Investing in childcare centres has also been a profitable private venture in most cases. Bain Capital recently sold its Only About Children childcare centres for $450m, making its investment in this space very lucrative.
So what is the case for making childcare close to universally free, providing 90 per cent fee relief almost irrespective of family income? The arguments get murky because there is a tendency among advocates to conflate the benefits of early childhood learning/preschool and long daycare from an early age. A case in point is the dubious estimates put together by the Australian Childcare Alliance.
Many children attend subsidised preschool, for instance, in the year before they go to school and there is some evidence, albeit not overwhelming, that they benefit when they do go to school. But this is a different issue to children attending childcare from the time they are babies.
The second argument is that greater subsidisation of childcare leads to higher female workforce participation, thereby boosting the economy. (The program pays for itself – a well-worn argument by supporters of higher government spending.)
According to the Grattan Institute, gross domestic product could be boosted by $11bn a year (GDP is close to $2 trillion) by spending $5bn to enhance childcare fee relief and ensuring most families pay no more than $20 a day per child. The trouble with this back-of-the-envelope figure is that it assumes female hours of work are highly responsive to cheaper net childcare fees – in terms of more women joining the workforce or extending their hours of work.
The research of the Productivity Commission, however, found the female supply response was modest.
When higher rates of childcare subsidies were modelled, the predicted increase in the number of female workers was just more than 16,000 – a tiny number given the number of female workers is close to 6.5 million.
Numerous factors affect women’s willingness to participate in the labour market and the degree of participation, including the broader tax and transfer system, the flexibility of the work and women’s preferences to spend time with young children. Childcare subsidy rates are only one factor.

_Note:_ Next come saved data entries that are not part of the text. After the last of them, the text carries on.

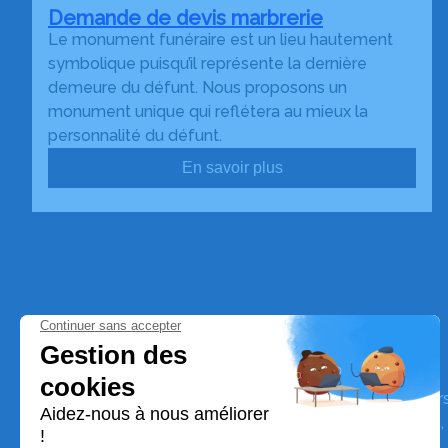
Demande de devis marbrerie
Le monument funéraire est un lieu hautement
symbolique puisqu’il représente la dernière
demeure du défunt. Nous proposons un
monument unique qui reflétera au mieux la
personnalité du défunt.
En savoir plus
Pompes Funèbres Medvedev
Nos équipes vous aident à honorer la mémoire de la pe
perpétuer son souvenir dans le respect de ses volontés,
avec dignité dans son dernier voyage.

It is ironic that Labor is suggesting the Productivity Commission evaluate the proposal to set childcare subsidy rates at 90 per cent for most families. On the basis of its earlier work, it’s unlikely the policy would meet an economic cost-benefit test, even taking into account the amorphous benefit of early childhood learning.
From a political point of view, higher subsidies no doubt are popular with the close to one million families in receipt of childcare fee relief. Whether further increasing these subsidies, thereby continuing a process that has been going on for nearly two decades, is good policy is another matter altogether, particularly given other worthy ends that could otherwise be funded.